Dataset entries
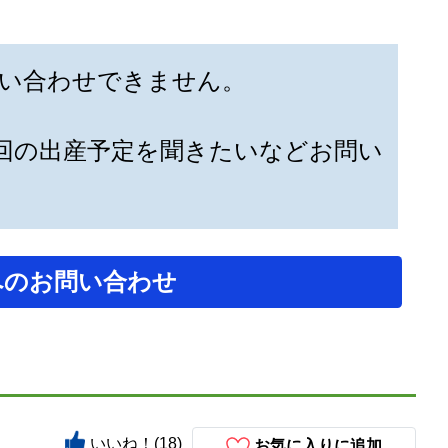
い合わせできません。
回の出産予定を聞きたいなどお問い
へのお問い合わせ
いいね！(18)
お気に入りに追加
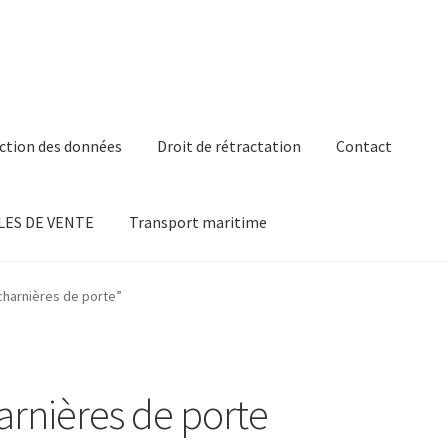
ction des données
Droit de rétractation
Contact
ES DE VENTE
Transport maritime
charnières de porte”
arnières de porte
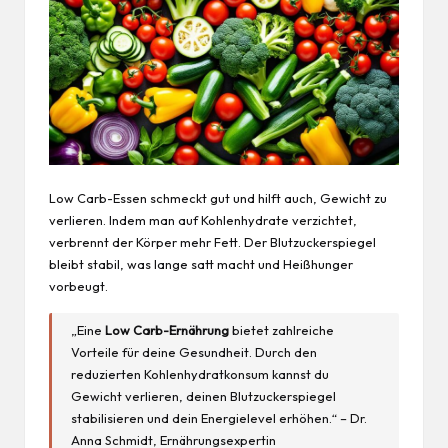
Low Carb-Essen schmeckt gut und hilft auch, Gewicht zu
verlieren. Indem man auf Kohlenhydrate verzichtet,
verbrennt der Körper mehr
Fett
. Der Blutzuckerspiegel
bleibt stabil, was lange satt macht und Heißhunger
vorbeugt.
„Eine
Low Carb-Ernährung
bietet zahlreiche
Vorteile für deine
Gesundheit
. Durch den
reduzierten Kohlenhydratkonsum kannst du
Gewicht verlieren, deinen Blutzuckerspiegel
stabilisieren und dein Energielevel erhöhen.“ – Dr.
Anna Schmidt, Ernährungsexpertin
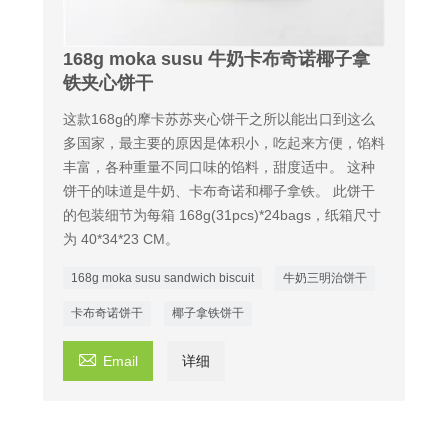
168g moka susu 牛奶卡布奇诺椰子拿
铁夹心饼干
这款168g的摩卡苏苏夹心饼干之所以能出口到这么
多国家，最主要的原因是体积小，吃起来方便，馅料
丰富，各种重量不同口味的馅料，甜度适中。 这种
饼干的味道是牛奶、卡布奇诺和椰子拿铁。 此饼干
的包装细节为每箱 168g(31pcs)*24bags，纸箱尺寸
为 40*34*23 CM。
168g moka susu sandwich biscuit
牛奶三明治饼干
卡布奇诺饼干
椰子拿铁饼干

Email
详细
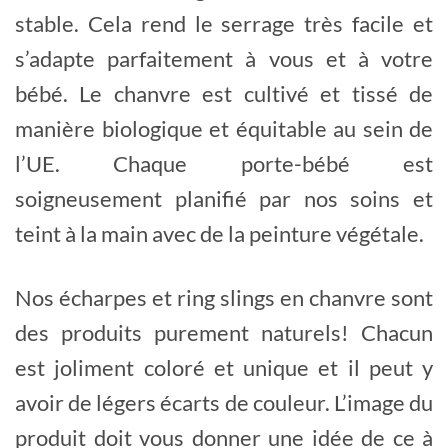
stable. Cela rend le serrage très facile et
s’adapte parfaitement à vous et à votre
bébé. Le chanvre est cultivé et tissé de
manière biologique et équitable au sein de
l’UE. Chaque porte-bébé est
soigneusement planifié par nos soins et
teint à la main avec de la peinture végétale.
Nos écharpes et ring slings en chanvre sont
des produits purement naturels! Chacun
est joliment coloré et unique et il peut y
avoir de légers écarts de couleur. L’image du
produit doit vous donner une idée de ce à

> _DIRECTIONS_: The line containing "丰富，各种重量不同口味的馅料，甜度适中。 这种" and every line after it, through the end of the data, are to be output exactly. Omit the pictures.

> _FINISHED TASK_:
丰富，各种重量不同口味的馅料，甜度适中。 这种
饼干的味道是牛奶、卡布奇诺和椰子拿铁。 此饼干
的包装细节为每箱 168g(31pcs)*24bags，纸箱尺寸
为 40*34*23 CM。
168g moka susu sandwich biscuit
牛奶三明治饼干
卡布奇诺饼干
椰子拿铁饼干

Email
详细
stable. Cela rend le serrage très facile et
s’adapte parfaitement à vous et à votre
bébé. Le chanvre est cultivé et tissé de
manière biologique et équitable au sein de
l’UE. Chaque porte-bébé est
soigneusement planifié par nos soins et
teint à la main avec de la peinture végétale.
Nos écharpes et ring slings en chanvre sont
des produits purement naturels! Chacun
est joliment coloré et unique et il peut y
avoir de légers écarts de couleur. L’image du
produit doit vous donner une idée de ce à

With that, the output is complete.